Threats were made against his family and he tried several times to take his own life, thwarted only by prison guards.
But he says the most painful part of the experience was seeing the suffering of other inmates driven mad by their incarceration.
"There are people there who are like zombies," he told me. "They just go back and forth in the yard. Sometimes you see them talking to themselves and gesticulating. They're in their own world."
Then there's "the shrapnel" that hits the family members of those wrongfully imprisoned. Mr Ashoori is well aware of the price his wife and children have paid, as they campaigned to get him free, often struggling for media and government attention.
It was memories of his family, and the camaraderie of fellow-inmates, that kept him sane. "When you are in your cell, you're always looking behind you. You're always trying to remember all the good memories that you had with your family. You're living in your memories."
To pass the days, he exercised religiously, wrote copious diary entries and formed a poetry society.
"It ended up with eight of us who would regularly meet in one of the rooms. Among us was a satirist. He said he could teach us how to write short stories. So then we had another class - short story writing. This initiated the thought that to fill up our time we could form other societies."

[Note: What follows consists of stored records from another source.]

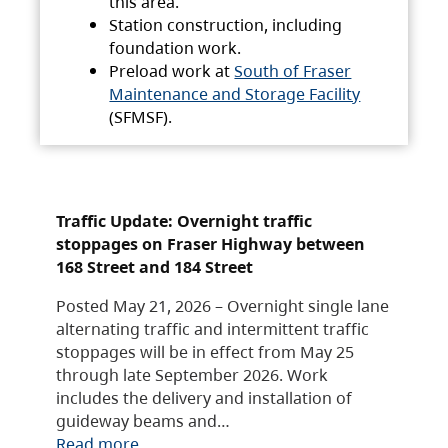
this area.
Station construction, including
foundation work.
Preload work at
South of Fraser
Maintenance and Storage Facility
(SFMSF).
Traffic Update: Overnight traffic
stoppages on Fraser Highway between
168 Street and 184 Street
Posted May 21, 2026 – Overnight single lane
alternating traffic and intermittent traffic
stoppages will be in effect from May 25
through late September 2026. Work
includes the delivery and installation of
guideway beams and…
Read more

Mr Ashoori added: "There was this friend who had a PhD in physics. So he started teaching us quantum mechanics. We had this very close friend who was a professor at university, teaching economics. So he started teaching us macroeconomics, microeconomics, managerial economics. We had another inmate who had served as a diplomat in Venezuela. He had learned how to speak Spanish so we started having Spanish classes. We started having a philosophy class just before I left."

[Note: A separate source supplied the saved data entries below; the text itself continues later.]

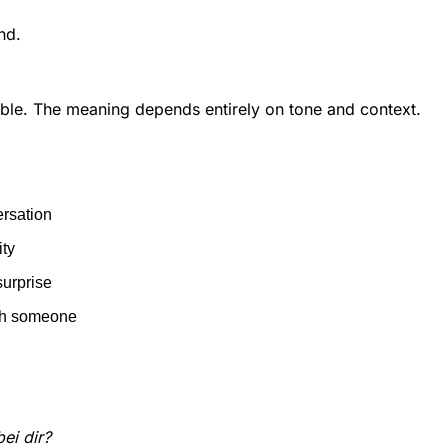
nd.
exible. The meaning depends entirely on tone and context.
ersation
ity
surprise
th someone
bei dir?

He calls it "the University of Evin".
"You really learn how to be resilient because you have so many challenges from the time you get up," he says.
His task now is to learn how to live a normal life again.
"He keeps asking permission for stuff - to take mugs, to do very normal things that you don't ask permission for," says his wife, Sherry. "He's very sensitive to sounds, I've noticed. For example, if we close the fridge door he'll jump."
But the couple are looking forward to "just getting back to our ordinary life", she said.
"Obviously we'd really like to have a nice holiday but for the moment even the daily routine of life is nice. Just having a cup of tea is nice. Sitting together watching a film or series is nice. He's missed so much over the past four and a half years. I look forward to reintroducing him to them."
The question in her mind, and in that of Mr Ashoori, is why it has taken so long to get him back home.
"They could have done this much earlier. Nazanin could have seen her beautiful daughter much earlier. I could have been back with my family," he says.
"This was a debt that had to be paid. Why didn't you do it earlier? Why did we have to go through all these years? Could they stand even one day of it in Evin prison? If they had actually experienced that they would have done it much earlier."
A government spokesman told the BBC: "From the Prime Minister down, this government has been committed to securing the release of Anoosheh Ashoori. It was always entirely in Iran's gift to do this, but UK ministers and diplomats were tireless in working to secure his freedom and are delighted that he is now home.
"Our consular team were in close regular contact with Anoosheh's family, with officials available to them at any time throughout his ordeal."